Work to complete
Keep only those lines of the records that include the string "Employer".
Study material below:
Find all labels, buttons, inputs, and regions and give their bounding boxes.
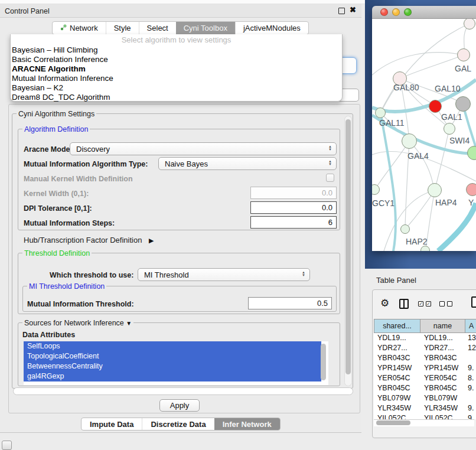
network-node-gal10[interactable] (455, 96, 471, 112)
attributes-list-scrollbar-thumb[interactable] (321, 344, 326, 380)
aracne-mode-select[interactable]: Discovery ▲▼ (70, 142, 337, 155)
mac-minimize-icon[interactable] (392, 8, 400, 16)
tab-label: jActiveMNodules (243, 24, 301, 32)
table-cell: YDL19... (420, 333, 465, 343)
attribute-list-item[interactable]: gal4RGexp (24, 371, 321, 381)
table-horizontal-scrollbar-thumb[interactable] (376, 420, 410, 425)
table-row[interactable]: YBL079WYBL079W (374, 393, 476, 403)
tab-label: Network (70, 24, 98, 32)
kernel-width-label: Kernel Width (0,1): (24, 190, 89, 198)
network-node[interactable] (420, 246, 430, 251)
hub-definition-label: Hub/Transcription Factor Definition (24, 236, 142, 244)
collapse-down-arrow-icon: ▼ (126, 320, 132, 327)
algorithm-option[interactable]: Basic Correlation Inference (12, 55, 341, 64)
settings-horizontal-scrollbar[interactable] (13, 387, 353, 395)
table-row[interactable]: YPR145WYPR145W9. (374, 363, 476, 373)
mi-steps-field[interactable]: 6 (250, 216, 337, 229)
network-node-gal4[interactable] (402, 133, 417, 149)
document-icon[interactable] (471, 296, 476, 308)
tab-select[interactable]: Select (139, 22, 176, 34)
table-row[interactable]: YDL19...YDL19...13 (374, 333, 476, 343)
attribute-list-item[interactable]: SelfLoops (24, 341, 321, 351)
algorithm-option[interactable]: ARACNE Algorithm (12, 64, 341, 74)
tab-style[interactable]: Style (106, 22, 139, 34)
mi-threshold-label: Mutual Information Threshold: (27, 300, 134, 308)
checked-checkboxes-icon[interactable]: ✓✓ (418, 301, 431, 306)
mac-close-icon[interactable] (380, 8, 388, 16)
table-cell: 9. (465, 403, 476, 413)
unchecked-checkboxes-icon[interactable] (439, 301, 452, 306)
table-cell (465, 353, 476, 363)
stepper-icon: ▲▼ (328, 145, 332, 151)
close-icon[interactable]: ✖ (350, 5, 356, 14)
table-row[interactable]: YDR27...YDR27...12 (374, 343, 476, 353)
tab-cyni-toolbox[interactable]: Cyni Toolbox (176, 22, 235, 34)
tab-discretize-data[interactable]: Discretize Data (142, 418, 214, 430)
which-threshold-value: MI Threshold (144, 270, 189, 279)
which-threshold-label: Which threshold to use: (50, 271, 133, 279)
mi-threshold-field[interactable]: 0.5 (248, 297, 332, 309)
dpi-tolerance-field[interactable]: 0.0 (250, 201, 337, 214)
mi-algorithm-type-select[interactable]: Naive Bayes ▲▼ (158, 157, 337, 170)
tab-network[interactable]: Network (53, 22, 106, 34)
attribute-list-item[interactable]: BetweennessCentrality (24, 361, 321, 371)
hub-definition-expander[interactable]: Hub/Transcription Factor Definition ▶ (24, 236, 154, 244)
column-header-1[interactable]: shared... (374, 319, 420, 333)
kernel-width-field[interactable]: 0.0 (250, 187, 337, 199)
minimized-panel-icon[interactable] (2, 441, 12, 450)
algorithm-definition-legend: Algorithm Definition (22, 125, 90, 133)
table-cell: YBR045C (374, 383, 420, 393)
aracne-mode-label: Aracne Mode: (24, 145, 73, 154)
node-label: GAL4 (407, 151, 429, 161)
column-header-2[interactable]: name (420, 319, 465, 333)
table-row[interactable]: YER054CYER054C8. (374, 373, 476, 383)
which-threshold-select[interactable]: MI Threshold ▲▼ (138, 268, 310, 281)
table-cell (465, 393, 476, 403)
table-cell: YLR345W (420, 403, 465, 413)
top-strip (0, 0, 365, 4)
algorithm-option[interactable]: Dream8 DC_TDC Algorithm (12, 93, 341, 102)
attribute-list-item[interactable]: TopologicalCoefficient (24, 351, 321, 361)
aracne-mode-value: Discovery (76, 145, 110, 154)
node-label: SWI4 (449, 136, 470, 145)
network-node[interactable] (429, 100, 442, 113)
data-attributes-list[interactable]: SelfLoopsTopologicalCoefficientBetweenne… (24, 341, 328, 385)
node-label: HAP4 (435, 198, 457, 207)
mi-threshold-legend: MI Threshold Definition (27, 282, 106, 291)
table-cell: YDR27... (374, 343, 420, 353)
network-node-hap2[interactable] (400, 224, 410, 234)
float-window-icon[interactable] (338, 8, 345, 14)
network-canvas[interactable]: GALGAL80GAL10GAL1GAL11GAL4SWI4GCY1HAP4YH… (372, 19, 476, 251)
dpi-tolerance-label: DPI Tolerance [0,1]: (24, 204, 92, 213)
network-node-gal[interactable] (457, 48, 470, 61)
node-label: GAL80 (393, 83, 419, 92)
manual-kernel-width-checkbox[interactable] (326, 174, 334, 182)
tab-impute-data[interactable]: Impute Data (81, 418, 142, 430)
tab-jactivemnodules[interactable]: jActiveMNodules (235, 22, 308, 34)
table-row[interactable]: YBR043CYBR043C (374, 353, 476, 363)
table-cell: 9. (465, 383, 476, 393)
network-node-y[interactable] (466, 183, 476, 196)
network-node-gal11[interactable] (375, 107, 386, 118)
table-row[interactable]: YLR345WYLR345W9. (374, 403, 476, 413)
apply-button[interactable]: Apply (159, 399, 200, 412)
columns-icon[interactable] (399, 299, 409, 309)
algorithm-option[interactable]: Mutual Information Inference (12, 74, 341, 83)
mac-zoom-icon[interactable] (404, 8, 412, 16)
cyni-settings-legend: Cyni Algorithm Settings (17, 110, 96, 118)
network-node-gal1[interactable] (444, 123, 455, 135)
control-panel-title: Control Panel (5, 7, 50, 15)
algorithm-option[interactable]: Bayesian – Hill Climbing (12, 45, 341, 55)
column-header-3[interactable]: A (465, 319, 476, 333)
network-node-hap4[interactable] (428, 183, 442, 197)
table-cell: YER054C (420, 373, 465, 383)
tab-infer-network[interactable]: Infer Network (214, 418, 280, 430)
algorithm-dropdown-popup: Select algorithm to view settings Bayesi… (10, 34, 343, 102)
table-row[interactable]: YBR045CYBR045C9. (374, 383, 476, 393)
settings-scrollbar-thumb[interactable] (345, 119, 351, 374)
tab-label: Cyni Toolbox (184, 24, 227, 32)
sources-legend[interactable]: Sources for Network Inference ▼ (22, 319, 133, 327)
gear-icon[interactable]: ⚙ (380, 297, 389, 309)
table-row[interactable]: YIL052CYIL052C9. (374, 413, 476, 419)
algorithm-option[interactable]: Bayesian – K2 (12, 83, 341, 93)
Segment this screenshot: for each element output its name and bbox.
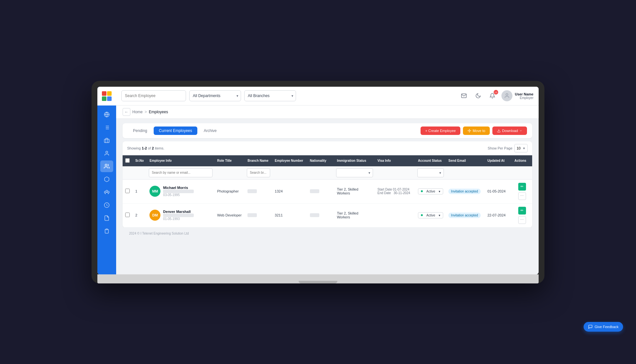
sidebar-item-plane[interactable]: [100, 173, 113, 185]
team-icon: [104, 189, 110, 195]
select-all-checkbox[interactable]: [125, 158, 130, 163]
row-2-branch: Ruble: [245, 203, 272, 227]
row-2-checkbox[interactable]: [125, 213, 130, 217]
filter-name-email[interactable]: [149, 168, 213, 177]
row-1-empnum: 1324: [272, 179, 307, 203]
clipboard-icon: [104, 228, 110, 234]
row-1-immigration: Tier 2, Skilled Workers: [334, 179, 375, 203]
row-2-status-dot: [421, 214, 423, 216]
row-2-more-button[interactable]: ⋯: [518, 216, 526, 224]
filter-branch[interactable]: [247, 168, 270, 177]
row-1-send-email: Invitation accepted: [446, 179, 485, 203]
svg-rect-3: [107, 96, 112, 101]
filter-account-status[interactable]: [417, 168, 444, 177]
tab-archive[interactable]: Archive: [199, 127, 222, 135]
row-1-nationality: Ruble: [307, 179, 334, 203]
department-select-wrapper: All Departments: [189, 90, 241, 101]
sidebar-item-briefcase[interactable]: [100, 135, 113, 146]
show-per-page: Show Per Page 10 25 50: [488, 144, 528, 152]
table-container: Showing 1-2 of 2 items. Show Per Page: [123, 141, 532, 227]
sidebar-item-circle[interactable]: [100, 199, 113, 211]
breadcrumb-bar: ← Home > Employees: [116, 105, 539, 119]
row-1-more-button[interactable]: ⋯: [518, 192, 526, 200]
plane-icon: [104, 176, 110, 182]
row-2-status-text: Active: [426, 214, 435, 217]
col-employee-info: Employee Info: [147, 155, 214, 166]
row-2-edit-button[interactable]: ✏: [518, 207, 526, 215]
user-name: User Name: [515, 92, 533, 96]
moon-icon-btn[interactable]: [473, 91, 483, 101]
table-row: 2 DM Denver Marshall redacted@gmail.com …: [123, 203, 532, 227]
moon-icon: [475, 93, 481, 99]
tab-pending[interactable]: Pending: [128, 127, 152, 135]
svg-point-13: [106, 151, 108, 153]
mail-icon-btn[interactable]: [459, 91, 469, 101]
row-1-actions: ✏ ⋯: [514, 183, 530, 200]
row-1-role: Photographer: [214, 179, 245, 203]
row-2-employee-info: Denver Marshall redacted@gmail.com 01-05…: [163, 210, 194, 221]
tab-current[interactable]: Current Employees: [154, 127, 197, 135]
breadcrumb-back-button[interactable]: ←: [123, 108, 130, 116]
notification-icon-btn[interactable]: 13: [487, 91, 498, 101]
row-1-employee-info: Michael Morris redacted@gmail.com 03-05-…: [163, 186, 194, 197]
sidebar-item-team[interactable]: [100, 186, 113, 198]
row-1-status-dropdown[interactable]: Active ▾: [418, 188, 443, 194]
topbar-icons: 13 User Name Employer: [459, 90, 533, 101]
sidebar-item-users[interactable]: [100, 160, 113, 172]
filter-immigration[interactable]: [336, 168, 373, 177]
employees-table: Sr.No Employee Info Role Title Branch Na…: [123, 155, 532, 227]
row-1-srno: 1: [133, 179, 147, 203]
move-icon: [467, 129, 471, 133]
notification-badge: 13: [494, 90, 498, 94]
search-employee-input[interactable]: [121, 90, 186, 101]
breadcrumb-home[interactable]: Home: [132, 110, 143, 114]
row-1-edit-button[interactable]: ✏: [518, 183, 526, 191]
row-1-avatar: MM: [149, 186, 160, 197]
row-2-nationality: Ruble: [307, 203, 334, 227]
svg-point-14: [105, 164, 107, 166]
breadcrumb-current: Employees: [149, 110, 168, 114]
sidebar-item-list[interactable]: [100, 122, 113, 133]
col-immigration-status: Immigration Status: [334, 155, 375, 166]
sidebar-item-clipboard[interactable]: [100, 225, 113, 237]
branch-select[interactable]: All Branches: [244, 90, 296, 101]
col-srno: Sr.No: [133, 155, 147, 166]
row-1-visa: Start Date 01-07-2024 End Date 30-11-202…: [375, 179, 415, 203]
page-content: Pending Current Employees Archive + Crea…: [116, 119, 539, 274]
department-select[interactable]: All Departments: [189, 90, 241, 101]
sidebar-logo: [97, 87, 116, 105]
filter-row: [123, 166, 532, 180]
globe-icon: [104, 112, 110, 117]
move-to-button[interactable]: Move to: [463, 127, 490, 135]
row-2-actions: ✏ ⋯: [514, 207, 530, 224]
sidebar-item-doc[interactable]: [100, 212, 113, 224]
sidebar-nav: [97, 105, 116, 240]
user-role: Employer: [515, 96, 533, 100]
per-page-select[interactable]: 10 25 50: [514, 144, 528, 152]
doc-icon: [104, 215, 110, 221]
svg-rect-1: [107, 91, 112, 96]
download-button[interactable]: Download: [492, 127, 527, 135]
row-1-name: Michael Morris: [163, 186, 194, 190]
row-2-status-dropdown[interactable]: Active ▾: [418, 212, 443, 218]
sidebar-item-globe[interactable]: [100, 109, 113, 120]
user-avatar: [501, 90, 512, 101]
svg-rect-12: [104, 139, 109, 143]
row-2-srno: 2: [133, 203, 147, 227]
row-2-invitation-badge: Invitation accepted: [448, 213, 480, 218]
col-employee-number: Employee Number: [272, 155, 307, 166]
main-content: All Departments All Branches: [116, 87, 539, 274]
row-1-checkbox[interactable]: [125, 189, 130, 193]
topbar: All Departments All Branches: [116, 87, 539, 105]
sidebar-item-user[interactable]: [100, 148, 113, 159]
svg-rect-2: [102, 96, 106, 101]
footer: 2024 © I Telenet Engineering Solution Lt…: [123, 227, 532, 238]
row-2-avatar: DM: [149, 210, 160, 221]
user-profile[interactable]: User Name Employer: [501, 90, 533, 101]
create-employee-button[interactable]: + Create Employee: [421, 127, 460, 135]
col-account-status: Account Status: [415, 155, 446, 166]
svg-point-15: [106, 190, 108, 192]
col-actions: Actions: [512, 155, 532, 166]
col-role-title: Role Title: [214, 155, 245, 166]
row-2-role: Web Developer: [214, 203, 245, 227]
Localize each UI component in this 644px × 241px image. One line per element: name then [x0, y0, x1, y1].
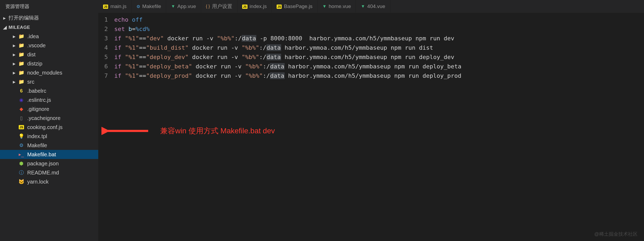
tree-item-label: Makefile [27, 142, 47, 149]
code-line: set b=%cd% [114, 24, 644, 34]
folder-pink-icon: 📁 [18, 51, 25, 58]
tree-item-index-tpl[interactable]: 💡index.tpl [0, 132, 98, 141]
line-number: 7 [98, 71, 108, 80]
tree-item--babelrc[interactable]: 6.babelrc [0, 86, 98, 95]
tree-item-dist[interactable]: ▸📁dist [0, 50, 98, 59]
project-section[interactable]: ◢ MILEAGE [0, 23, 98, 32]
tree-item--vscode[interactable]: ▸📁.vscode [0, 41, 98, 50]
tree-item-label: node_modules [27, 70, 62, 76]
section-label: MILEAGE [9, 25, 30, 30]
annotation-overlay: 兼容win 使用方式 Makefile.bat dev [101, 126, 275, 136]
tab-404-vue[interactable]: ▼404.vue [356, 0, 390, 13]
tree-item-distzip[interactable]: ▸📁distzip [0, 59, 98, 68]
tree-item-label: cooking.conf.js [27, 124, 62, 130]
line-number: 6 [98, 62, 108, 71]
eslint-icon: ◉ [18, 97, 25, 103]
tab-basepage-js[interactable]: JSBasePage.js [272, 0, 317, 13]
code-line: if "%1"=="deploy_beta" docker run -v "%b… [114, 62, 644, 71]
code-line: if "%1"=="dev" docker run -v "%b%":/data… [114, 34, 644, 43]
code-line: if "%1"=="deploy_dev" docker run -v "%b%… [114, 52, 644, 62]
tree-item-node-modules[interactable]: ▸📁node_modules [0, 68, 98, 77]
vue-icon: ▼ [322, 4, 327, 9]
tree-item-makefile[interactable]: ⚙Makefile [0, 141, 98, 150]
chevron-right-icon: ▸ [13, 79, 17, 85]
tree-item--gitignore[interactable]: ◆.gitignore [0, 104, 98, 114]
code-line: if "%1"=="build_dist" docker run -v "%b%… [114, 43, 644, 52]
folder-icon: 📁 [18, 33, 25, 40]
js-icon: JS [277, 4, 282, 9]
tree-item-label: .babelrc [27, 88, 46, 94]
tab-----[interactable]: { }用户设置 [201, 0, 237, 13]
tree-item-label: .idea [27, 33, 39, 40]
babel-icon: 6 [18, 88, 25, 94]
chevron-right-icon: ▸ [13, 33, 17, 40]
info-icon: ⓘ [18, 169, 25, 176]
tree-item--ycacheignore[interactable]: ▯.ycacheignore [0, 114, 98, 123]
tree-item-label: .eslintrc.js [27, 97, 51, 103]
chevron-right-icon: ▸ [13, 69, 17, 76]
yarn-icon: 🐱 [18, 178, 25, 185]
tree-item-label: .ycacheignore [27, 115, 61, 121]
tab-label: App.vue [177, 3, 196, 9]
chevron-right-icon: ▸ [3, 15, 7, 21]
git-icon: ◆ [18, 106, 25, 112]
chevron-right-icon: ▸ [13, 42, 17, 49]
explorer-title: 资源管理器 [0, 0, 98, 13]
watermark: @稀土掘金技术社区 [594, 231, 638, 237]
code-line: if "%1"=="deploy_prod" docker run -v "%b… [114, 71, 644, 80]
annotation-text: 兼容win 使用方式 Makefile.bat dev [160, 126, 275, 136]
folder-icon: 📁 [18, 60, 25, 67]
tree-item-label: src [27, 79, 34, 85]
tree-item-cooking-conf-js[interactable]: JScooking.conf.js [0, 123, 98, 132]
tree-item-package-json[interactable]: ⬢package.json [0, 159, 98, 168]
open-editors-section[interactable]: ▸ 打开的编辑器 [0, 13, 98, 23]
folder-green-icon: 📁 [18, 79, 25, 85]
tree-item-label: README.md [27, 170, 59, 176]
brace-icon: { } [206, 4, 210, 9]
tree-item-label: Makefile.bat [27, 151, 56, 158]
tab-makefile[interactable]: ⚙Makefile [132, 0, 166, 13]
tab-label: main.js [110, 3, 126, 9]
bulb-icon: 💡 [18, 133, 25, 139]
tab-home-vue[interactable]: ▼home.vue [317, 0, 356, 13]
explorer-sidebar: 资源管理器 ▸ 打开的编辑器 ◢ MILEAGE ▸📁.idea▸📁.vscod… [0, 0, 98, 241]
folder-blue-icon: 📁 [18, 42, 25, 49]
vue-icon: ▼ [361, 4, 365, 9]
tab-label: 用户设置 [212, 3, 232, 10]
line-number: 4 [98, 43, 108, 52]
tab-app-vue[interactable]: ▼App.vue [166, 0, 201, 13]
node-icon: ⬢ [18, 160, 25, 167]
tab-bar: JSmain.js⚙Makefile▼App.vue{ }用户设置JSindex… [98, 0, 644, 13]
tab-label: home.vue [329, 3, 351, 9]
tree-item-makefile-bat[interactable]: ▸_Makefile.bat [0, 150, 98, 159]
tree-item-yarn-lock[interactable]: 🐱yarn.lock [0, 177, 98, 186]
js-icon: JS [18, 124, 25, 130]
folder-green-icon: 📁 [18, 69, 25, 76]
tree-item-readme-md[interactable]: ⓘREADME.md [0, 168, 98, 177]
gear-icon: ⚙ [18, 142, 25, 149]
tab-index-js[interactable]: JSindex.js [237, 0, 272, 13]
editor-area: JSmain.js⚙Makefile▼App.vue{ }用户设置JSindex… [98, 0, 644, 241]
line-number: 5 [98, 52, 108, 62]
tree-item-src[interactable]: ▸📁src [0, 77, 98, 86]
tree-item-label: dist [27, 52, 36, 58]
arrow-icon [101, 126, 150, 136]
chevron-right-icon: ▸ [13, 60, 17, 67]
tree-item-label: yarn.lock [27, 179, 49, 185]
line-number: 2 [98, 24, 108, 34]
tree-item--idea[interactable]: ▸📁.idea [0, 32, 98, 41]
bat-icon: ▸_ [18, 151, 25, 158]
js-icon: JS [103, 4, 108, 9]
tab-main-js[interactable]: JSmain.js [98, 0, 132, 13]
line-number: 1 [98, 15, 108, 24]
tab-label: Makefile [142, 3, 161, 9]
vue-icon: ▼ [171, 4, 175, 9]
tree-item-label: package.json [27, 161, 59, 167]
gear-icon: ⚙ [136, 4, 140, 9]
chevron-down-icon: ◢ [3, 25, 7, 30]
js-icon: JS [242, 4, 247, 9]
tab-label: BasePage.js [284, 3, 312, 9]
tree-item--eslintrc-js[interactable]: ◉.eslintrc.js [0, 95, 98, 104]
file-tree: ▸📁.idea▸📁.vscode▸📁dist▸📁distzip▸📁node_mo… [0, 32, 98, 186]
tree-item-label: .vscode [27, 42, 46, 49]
End of Study material.
Answer box
topbar-icons: 13 User Name Employer: [459, 90, 533, 101]
user-role: Employer: [515, 96, 533, 100]
user-profile[interactable]: User Name Employer: [501, 90, 533, 101]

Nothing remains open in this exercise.